Description of the task -> Please find every line in the entries below that contains the string "Trapani", and copy it.

[Start of section]

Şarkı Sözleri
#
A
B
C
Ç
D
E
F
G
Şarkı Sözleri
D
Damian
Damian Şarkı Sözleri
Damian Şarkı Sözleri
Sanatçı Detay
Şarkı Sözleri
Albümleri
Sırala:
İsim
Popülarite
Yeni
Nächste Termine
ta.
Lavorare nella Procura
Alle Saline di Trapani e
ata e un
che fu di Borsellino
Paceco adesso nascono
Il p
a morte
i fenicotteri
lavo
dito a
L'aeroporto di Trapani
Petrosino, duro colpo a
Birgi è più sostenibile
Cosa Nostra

[End of section]

Exercise output ->
Alle Saline di Trapani e
L'aeroporto di Trapani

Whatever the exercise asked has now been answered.